Sir, it is my business to-night to vindicate the noble lord from those who have treated this declaration of policy as one used only to amuse the House. I am here to prove the sincerity of that declaration. It is long since the speech of the noble lord was delivered, and we have now upon our table the diplomatic correspondence which was then being carried on by Her Majesty's Government on the subject. It was then secret—it is now known to us all; and I will show you what at that very time was the tone of the Secretary of State in addressing the Courts of Germany mainly interested in the question. I will show how entirely and how heartily the secret efforts of the Government were exercised in order to carry into effect the policy which was publicly in the House of Commons announced by the noble lord. I think it must have been very late in July that the noble lord spoke—upon the 23rd, I believe—and I have here the dispatches which, nearly at the same period, were being sent by the Secretary of State to the German Courts. For example, hear how, on July 31, the Secretary of State writes to Lord Bloomfield at Vienna:
You will tell Count Rechberg that if Germany persists in confounding Schleswig with Holstein, other Powers of Europe may confound Holstein with Schleswig, and deny the right of Germany to interfere with the one any more than she has with the other, except as a European Power. Such a pretension might be as dangerous to the independence and integrity of Germany, as the invasion of Schleswig might be to the independence and integrity of Denmark. (Denmark and Germany, No. 2, 115.)
And what is the answer of Lord Bloomfield? On August 6, after having communicated with Count Rechberg, he writes:
Before leaving his Excellency I informed him that the
Swedish Government would not remain indifferent to a
federal execution in Holstein, and that this measure of the
Diet, if persisted in, might have serious consequences in
Europe. (P. 117.)
I am showing how sincere the policy of the noble lord was, and that the speech which we have been told was mainly for the House of Commons, was really the policy of Her Majesty's Government. Well, that was to Austria. Let us now see what was the dispatch to Prussia. In the next month Earl Russell writes to our Minister at the Prussian Court:
I have caused the Prussian chargé d'affaires to be informed that if Austria and Prussia persist in advising the Confederation to make a federal execution now, they will do so against the advice already given by Her Majesty's Government, and must be responsible for the consequences, whatever they may be. The Diet should bear in mind that there is a material difference between the political bearing of a military occupation of a territory which is purely and solely a portion of the Confederation, and the invasion of a territory which, although a part of the German Confederation, is also a portion of the territory of an independent Sovereign, whose dominions are counted as an element in the balance of power in Europe.

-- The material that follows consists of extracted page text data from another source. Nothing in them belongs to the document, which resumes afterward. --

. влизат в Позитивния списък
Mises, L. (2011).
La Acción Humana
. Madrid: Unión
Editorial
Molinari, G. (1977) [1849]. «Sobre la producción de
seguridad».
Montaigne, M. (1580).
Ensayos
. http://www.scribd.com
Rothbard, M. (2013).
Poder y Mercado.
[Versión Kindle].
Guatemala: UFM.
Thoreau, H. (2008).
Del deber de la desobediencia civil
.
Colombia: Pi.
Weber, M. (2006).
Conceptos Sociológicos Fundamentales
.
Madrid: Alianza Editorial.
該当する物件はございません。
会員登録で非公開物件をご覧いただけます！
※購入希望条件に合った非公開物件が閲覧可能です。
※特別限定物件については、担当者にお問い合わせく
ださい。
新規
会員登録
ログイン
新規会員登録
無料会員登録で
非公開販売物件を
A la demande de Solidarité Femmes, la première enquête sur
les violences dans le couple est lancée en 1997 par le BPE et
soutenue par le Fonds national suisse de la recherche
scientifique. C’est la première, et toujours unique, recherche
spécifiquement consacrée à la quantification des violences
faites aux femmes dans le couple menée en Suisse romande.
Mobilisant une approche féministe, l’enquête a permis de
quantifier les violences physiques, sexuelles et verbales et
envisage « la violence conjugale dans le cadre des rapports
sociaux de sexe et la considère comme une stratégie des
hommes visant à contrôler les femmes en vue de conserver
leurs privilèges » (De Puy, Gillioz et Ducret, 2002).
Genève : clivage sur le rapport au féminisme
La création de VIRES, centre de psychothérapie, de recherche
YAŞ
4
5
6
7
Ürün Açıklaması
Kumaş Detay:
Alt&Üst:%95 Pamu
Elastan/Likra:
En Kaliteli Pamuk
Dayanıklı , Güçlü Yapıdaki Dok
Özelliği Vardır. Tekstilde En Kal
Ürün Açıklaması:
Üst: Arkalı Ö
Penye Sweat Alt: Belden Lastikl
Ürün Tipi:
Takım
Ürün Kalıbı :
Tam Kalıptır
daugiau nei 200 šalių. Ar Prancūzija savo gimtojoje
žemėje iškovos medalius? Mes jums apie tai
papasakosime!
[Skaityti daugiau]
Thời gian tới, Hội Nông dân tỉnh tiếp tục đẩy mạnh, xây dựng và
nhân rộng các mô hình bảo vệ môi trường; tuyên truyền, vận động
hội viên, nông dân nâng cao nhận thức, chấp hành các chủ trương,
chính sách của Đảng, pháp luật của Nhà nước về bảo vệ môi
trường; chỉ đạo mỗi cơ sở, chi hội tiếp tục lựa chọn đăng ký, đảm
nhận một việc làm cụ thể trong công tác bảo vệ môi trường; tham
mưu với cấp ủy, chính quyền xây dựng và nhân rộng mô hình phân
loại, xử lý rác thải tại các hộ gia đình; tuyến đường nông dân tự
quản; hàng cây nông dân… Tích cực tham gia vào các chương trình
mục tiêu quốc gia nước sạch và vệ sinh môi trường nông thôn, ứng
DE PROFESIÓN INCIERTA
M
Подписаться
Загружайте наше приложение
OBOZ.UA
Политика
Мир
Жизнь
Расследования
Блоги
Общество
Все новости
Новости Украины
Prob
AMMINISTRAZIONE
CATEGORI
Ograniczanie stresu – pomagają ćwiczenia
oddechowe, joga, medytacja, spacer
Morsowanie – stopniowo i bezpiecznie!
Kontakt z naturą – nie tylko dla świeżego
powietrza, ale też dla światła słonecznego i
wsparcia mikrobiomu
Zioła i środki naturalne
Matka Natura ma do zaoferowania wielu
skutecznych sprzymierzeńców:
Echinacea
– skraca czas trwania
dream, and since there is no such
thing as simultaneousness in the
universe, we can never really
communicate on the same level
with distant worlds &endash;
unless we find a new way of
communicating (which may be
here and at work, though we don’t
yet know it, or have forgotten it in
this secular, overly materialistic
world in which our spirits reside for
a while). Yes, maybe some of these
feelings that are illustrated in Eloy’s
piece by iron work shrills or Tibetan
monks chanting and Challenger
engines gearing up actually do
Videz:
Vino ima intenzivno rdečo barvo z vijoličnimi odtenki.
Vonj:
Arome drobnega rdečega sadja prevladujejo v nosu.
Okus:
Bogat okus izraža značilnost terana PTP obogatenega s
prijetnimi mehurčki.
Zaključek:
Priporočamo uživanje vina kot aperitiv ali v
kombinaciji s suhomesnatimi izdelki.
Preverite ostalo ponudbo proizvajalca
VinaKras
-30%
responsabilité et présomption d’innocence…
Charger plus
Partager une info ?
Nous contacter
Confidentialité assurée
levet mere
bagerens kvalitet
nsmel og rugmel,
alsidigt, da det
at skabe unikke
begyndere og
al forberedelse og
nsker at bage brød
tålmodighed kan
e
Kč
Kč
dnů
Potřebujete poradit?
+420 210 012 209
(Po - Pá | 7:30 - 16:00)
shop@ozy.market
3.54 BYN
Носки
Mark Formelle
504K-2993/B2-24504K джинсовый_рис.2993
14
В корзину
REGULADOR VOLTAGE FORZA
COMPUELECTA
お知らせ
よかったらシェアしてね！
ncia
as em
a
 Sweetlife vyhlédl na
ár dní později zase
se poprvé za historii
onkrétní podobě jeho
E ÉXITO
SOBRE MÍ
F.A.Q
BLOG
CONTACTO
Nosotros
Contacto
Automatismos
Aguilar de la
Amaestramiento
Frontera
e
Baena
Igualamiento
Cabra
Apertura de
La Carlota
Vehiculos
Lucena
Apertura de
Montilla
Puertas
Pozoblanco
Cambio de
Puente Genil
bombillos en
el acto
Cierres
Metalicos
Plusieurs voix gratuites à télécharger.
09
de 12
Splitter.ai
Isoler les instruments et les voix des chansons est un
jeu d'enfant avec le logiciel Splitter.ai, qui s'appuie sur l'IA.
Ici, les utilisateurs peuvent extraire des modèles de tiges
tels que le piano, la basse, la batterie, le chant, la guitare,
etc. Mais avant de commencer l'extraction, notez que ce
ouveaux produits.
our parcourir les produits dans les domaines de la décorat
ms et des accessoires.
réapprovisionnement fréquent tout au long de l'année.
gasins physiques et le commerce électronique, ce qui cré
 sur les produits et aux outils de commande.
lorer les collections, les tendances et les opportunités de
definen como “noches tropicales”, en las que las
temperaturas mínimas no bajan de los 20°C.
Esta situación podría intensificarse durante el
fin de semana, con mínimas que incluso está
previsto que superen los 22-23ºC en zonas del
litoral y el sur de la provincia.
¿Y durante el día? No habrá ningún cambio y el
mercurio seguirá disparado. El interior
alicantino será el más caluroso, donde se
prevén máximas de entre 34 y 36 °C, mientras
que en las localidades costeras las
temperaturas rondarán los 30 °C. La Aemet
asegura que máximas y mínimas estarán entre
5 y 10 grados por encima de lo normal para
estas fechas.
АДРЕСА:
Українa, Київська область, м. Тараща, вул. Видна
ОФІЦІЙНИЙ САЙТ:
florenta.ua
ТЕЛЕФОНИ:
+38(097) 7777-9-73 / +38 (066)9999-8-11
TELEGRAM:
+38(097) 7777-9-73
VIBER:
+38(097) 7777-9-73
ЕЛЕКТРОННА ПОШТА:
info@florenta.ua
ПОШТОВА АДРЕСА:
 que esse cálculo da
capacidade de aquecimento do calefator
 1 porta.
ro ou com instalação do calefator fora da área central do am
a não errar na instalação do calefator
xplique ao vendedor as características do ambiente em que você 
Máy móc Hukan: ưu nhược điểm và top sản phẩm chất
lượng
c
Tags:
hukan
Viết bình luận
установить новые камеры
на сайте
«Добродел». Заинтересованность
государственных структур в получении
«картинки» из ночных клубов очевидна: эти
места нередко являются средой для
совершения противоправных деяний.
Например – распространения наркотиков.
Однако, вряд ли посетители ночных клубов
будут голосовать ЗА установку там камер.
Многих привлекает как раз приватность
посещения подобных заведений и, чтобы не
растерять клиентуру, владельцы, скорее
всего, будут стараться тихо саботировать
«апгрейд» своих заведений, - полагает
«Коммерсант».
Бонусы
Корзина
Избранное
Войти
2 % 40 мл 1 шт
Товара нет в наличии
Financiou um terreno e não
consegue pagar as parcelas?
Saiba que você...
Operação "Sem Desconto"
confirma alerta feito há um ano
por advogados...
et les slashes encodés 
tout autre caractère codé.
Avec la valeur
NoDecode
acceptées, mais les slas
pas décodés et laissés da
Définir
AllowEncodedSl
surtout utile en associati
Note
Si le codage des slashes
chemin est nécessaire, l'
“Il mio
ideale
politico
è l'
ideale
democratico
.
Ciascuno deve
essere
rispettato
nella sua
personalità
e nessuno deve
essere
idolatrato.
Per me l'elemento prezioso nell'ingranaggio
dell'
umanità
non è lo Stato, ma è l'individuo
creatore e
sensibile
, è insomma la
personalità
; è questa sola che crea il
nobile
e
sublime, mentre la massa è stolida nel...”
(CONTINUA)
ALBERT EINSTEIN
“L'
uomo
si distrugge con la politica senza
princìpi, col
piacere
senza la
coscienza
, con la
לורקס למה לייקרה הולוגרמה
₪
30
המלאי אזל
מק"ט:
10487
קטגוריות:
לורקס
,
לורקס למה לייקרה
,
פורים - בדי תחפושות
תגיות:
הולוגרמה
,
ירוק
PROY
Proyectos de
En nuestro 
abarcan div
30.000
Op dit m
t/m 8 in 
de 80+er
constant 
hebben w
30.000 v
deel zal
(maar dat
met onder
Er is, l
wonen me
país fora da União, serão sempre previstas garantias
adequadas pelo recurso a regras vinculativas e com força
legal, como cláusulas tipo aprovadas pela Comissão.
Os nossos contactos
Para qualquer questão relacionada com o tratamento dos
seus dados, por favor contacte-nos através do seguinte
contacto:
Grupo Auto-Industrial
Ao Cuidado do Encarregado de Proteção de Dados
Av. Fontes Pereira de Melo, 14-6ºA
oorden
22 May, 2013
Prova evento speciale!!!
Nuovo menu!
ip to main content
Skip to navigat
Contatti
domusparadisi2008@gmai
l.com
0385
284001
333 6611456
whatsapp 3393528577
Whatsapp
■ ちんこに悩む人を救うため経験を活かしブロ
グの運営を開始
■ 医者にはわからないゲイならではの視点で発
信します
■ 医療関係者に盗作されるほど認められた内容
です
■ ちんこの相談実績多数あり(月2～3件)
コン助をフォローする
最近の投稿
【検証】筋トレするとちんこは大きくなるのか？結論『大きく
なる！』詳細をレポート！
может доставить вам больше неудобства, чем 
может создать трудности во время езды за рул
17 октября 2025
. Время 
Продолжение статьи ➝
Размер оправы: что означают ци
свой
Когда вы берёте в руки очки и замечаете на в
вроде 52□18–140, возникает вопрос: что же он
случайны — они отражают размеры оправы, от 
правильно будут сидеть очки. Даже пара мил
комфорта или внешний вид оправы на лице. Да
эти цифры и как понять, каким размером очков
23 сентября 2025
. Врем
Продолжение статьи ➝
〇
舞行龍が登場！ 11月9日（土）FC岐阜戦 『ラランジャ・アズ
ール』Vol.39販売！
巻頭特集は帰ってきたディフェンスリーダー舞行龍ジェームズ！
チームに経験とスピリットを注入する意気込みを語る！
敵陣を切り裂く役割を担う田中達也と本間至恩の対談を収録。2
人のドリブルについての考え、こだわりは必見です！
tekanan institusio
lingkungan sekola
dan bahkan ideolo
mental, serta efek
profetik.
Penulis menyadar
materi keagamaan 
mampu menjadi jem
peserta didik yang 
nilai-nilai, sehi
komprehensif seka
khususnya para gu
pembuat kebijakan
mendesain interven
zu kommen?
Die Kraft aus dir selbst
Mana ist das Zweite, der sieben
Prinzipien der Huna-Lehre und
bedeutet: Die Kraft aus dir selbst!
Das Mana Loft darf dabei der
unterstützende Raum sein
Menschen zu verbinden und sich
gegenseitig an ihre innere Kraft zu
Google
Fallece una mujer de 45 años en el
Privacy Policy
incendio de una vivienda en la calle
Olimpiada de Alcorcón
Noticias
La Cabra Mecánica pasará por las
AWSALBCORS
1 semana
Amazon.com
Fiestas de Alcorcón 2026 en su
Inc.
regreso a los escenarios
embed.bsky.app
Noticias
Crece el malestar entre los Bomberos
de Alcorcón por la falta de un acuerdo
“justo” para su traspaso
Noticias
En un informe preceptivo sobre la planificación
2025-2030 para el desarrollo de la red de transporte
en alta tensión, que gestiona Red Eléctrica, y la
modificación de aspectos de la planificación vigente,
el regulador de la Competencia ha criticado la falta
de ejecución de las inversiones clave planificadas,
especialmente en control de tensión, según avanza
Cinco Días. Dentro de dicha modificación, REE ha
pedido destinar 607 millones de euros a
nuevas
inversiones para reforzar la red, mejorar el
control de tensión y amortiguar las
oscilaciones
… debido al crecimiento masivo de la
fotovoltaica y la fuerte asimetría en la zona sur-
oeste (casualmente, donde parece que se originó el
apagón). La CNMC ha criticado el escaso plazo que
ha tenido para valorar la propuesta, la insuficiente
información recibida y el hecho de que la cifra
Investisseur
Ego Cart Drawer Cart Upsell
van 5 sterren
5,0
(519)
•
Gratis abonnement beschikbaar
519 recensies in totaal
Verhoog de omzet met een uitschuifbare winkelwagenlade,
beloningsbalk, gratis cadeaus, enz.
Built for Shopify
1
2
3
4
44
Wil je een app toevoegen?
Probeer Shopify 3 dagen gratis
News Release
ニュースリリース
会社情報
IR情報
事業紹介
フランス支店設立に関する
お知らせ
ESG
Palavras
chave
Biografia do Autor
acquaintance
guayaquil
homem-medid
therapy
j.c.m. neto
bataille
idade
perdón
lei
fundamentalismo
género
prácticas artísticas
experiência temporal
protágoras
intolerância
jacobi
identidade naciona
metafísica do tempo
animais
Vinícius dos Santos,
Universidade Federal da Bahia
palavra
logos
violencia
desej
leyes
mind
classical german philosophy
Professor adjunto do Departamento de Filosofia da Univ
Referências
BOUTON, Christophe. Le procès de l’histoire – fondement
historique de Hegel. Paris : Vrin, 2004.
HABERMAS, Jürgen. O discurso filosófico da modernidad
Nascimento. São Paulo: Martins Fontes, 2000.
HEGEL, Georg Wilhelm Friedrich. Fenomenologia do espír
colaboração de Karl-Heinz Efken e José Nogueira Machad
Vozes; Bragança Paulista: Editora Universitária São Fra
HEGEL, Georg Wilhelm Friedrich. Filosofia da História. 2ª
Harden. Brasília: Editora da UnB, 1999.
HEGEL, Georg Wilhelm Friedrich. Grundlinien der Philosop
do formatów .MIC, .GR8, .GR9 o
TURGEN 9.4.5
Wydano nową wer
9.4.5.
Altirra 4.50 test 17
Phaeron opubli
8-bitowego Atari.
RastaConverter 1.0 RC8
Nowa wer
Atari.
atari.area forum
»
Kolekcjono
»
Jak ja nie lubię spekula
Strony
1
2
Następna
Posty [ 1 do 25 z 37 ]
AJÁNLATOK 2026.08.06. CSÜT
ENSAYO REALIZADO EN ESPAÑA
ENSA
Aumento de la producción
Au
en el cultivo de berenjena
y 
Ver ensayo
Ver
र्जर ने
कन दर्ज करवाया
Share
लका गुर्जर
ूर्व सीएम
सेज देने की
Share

I have now shown the House what was the real policy of the Government with respect to our relations with Denmark when Parliament was prorogued, and I have also shown that the speech of the noble lord the First Minister of the Crown was echoed by the Secretary of State to Austria and Prussia. I have shown, therefore, that it was a sincere policy, as announced by the noble lord. I will now show that it was a wise and a judicious policy.